#### Work instruction
Return, in their exact form, the lines that lie between the start of the data below and the line containing "utangaç. Bir gün kayınpederimle oturuy", with both ends included.

================================

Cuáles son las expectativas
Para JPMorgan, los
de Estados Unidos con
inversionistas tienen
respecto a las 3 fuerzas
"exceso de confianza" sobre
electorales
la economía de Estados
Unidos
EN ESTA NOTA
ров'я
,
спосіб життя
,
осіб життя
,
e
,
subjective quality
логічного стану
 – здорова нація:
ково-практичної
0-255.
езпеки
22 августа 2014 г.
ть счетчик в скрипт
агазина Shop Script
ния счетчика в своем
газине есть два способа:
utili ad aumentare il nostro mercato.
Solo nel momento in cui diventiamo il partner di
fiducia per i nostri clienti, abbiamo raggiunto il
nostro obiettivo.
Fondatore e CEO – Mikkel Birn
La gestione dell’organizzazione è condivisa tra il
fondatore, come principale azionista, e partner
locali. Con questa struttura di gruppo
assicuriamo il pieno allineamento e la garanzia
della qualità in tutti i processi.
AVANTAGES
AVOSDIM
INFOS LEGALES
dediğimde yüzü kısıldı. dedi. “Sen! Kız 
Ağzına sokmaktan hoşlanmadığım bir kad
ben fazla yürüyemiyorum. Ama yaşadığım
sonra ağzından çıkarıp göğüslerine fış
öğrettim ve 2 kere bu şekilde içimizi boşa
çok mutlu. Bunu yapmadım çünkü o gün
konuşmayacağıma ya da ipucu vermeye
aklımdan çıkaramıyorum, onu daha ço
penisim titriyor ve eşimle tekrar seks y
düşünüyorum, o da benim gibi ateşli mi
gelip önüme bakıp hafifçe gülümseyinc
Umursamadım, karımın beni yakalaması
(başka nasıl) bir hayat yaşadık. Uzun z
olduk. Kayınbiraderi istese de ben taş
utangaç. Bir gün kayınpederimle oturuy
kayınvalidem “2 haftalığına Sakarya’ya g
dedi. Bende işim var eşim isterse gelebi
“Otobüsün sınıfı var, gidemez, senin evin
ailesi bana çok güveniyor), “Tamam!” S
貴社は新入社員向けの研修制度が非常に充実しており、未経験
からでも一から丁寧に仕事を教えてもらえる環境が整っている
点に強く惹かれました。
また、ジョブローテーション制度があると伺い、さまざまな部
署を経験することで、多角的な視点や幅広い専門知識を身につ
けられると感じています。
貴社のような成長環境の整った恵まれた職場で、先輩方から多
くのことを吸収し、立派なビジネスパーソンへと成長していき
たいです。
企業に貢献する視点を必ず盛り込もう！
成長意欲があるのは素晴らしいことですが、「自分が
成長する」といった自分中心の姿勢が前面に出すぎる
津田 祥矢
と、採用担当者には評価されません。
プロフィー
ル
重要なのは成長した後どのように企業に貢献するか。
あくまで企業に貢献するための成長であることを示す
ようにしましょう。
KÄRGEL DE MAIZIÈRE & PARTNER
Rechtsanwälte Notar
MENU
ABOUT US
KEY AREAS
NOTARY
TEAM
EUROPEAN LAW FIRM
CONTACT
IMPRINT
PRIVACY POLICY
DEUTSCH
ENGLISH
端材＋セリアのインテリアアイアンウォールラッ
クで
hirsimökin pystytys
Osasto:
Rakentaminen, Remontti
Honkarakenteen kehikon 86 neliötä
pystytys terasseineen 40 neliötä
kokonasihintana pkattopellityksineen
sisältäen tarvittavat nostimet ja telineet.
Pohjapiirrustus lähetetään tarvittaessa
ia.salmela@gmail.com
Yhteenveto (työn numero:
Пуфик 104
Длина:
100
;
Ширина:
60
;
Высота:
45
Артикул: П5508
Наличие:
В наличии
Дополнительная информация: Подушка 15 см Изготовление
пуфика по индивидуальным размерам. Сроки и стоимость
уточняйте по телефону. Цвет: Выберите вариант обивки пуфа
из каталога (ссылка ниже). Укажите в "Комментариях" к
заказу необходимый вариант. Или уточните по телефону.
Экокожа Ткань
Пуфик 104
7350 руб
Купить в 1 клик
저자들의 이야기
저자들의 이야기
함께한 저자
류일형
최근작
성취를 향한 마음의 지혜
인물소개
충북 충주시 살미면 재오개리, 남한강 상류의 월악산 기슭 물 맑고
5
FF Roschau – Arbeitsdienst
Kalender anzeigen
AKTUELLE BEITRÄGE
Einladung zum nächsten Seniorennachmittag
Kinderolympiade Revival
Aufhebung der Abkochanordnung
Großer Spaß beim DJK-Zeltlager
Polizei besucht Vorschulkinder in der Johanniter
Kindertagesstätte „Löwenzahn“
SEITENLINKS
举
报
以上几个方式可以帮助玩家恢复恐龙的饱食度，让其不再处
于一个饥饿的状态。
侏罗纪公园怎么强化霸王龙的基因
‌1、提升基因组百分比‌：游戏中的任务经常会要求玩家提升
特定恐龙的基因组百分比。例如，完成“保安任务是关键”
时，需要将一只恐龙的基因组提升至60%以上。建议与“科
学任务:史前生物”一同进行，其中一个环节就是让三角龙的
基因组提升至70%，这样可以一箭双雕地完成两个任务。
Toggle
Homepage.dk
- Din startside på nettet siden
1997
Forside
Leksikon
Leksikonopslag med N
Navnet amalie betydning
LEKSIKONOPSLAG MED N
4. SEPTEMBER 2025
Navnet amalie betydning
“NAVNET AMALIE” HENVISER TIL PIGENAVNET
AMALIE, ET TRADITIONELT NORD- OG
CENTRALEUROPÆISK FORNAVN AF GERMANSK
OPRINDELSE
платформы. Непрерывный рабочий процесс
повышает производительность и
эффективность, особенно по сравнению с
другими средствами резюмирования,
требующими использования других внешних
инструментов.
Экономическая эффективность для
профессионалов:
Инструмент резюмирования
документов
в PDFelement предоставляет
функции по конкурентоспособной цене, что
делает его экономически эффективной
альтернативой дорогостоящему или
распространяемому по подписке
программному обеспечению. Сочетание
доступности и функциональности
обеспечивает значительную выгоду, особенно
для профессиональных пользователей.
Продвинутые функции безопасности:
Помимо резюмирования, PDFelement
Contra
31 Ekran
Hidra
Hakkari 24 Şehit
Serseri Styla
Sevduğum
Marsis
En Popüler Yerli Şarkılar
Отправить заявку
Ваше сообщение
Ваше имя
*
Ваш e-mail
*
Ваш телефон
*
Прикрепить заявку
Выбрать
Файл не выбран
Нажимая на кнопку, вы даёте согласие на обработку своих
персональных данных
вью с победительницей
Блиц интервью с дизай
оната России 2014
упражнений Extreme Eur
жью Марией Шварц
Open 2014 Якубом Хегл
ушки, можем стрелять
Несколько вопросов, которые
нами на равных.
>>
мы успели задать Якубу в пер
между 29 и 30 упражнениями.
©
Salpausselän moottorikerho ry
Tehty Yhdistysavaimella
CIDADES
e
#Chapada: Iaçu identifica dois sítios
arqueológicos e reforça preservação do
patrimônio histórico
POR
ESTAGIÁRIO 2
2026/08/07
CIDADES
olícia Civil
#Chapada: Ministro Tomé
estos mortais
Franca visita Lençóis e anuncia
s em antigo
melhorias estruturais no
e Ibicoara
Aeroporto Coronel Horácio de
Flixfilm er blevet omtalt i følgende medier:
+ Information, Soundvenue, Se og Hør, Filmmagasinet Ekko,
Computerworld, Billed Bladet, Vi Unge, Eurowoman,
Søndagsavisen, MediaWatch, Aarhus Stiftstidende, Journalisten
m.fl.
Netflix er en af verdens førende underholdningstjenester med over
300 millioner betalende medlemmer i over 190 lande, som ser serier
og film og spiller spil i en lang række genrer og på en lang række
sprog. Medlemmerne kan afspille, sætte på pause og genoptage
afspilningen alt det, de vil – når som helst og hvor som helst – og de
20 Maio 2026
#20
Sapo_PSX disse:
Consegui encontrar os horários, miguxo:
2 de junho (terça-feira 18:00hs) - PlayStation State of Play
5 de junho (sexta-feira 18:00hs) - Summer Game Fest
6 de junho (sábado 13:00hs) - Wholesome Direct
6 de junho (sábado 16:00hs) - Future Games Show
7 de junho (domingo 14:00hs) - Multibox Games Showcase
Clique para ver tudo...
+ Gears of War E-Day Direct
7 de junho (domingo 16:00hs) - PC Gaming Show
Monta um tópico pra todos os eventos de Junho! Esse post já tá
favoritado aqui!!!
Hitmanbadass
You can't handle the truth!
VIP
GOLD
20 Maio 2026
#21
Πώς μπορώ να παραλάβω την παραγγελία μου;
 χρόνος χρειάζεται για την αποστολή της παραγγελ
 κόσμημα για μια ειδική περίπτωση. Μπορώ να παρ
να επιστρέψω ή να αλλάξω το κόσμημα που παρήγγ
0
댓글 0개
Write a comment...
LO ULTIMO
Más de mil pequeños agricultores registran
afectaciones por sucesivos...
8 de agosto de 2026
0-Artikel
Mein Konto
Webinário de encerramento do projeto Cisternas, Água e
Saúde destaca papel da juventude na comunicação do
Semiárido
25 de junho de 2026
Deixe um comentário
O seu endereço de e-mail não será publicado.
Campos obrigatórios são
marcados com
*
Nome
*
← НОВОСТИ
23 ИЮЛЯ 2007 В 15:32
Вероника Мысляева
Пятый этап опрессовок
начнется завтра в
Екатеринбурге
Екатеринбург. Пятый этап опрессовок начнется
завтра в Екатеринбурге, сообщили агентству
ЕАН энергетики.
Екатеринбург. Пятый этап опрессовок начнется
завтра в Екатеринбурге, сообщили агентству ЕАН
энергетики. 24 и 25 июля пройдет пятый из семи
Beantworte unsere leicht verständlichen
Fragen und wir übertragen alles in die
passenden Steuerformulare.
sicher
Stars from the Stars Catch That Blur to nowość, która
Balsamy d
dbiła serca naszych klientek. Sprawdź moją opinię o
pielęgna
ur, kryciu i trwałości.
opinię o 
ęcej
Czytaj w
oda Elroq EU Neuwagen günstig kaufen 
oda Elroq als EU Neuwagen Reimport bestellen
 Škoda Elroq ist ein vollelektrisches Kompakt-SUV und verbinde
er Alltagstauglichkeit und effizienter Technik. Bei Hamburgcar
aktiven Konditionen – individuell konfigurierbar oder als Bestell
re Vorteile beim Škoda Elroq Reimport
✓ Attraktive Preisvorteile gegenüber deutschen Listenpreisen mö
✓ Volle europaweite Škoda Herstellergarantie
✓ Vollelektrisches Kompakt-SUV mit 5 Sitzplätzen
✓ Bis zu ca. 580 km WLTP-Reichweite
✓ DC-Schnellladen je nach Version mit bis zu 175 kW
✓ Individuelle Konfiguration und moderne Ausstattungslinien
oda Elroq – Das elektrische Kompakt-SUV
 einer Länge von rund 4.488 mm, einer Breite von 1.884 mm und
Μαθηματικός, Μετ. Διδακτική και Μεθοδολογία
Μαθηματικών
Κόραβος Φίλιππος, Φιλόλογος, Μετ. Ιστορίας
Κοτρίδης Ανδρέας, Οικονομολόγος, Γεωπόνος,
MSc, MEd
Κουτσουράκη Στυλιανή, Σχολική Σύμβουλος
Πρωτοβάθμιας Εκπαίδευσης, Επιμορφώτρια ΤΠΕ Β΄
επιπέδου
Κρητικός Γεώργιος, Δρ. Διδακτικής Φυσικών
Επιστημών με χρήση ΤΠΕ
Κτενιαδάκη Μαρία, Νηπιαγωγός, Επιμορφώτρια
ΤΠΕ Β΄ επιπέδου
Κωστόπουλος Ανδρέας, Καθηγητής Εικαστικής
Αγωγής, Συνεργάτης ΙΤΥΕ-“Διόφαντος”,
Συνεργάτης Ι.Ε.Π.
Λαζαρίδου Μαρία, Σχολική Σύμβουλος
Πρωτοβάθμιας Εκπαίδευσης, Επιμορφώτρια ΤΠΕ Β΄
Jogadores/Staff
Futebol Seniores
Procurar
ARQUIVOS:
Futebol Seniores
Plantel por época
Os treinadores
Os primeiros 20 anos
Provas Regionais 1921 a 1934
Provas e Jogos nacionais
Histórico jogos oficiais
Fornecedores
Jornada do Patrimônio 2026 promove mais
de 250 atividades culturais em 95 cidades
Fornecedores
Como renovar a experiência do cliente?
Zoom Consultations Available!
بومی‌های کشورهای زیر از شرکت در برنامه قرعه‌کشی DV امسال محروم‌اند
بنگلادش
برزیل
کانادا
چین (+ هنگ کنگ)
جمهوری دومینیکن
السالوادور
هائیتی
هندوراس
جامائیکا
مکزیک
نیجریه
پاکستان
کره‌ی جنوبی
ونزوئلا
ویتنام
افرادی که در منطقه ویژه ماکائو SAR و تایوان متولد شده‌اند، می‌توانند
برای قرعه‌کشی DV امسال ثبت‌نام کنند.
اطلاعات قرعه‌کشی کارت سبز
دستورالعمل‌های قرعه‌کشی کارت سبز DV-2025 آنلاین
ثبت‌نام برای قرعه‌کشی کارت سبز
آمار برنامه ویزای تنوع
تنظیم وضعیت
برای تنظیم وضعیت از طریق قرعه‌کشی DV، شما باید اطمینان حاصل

================================

#### Task solution
Cuáles son las expectativas
Para JPMorgan, los
de Estados Unidos con
inversionistas tienen
respecto a las 3 fuerzas
"exceso de confianza" sobre
electorales
la economía de Estados
Unidos
EN ESTA NOTA
ров'я
,
спосіб життя
,
осіб життя
,
e
,
subjective quality
логічного стану
 – здорова нація:
ково-практичної
0-255.
езпеки
22 августа 2014 г.
ть счетчик в скрипт
агазина Shop Script
ния счетчика в своем
газине есть два способа:
utili ad aumentare il nostro mercato.
Solo nel momento in cui diventiamo il partner di
fiducia per i nostri clienti, abbiamo raggiunto il
nostro obiettivo.
Fondatore e CEO – Mikkel Birn
La gestione dell’organizzazione è condivisa tra il
fondatore, come principale azionista, e partner
locali. Con questa struttura di gruppo
assicuriamo il pieno allineamento e la garanzia
della qualità in tutti i processi.
AVANTAGES
AVOSDIM
INFOS LEGALES
dediğimde yüzü kısıldı. dedi. “Sen! Kız 
Ağzına sokmaktan hoşlanmadığım bir kad
ben fazla yürüyemiyorum. Ama yaşadığım
sonra ağzından çıkarıp göğüslerine fış
öğrettim ve 2 kere bu şekilde içimizi boşa
çok mutlu. Bunu yapmadım çünkü o gün
konuşmayacağıma ya da ipucu vermeye
aklımdan çıkaramıyorum, onu daha ço
penisim titriyor ve eşimle tekrar seks y
düşünüyorum, o da benim gibi ateşli mi
gelip önüme bakıp hafifçe gülümseyinc
Umursamadım, karımın beni yakalaması
(başka nasıl) bir hayat yaşadık. Uzun z
olduk. Kayınbiraderi istese de ben taş
utangaç. Bir gün kayınpederimle oturuy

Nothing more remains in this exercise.